We noted that the study on Silicea Gastrointestinal Gel (SGG) was a non-controlled pilot trial, conducted among 62 patients who were divided into overlapping subgroups based on their primary symptoms or disorders (for example, IBS symptoms, gastroesophageal reflux disease, or upper abdominal gas). The subjects scored the intensity, frequency and impact of their symptoms at three weeks and six weeks after beginning to use SGG. We noted that the study showed a statistically significant difference in the scores for both upper abdominal and lower abdominal symptoms during the course of the trial. Patients were classed as “responders” if the reduction in their scores was greater than 50%, with a total responder rate of 39%. The study also presented selected responder rates for different subgroups, some with reference to specific symptoms. We noted that the sample sizes for the subgroups were small, ranging from 2 to 34 participants. Furthermore, the authors of the study acknowledged that it was unclear to what extent the responses could be the result of the placebo effect. Given the lack of clear differentiation between the effects of the product on individual gastrointestinal symptoms, as well the lack of a control group, we did not consider that the results of this study were sufficient to support the claims.
Because we considered that the evidence provided was not sufficiently robust to support the claims, we concluded that they had not been substantiated and were misleading.

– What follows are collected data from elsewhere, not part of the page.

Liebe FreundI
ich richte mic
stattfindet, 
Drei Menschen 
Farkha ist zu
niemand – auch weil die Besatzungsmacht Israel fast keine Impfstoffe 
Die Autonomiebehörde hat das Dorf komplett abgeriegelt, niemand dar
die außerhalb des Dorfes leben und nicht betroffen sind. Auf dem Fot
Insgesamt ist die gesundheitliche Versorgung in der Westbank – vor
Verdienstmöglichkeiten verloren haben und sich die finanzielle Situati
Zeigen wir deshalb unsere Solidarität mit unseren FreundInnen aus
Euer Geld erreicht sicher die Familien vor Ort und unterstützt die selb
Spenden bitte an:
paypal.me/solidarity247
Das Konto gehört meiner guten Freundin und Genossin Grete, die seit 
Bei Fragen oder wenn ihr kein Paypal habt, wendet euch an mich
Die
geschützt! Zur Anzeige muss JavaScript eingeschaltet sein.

The ad breached CAP Code (Edition 12) rules
3.1
3.1
Marketing communications must not materially mislead or be likely to do so.
(Misleading advertising),
3.7
3.7
Before distributing or submitting a marketing communication for publication, marketers must hold documentary evidence to prove claims that consumers are likely to regard as objective and that are capable of objective substantiation. The ASA may regard claims as misleading in the absence of adequate substantiation.
(Substantiation), and
12.1
12.1
Objective claims must be backed by evidence, if relevant consisting of trials conducted on people. Substantiation will be assessed on the basis of the available scientific knowledge.

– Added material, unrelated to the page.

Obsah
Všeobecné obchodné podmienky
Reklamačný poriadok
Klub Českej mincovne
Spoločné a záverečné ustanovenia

Medicinal or medical claims and indications may be made for a medicinal product that is licensed by the MHRA, VMD or under the auspices of the EMA, or for a CE-marked medical device. A medicinal claim is a claim that a product or its constituent(s) can be used with a view to making a medical diagnosis or can treat or prevent disease, including an injury, ailment or adverse condition, whether of body or mind, in human beings.
Secondary medicinal claims made for cosmetic products as defined in the appropriate European legislation must be backed by evidence. These are limited to any preventative action of the product and may not include claims to treat disease.
(Medicines, medical devices, health-related products and beauty products)
Action
The claims must not appear again in their current form. We told FW Medical Ltd not to claim that Silicolgel could treat specific symptoms or conditions unless they held sufficient documentary evidence to support their claims.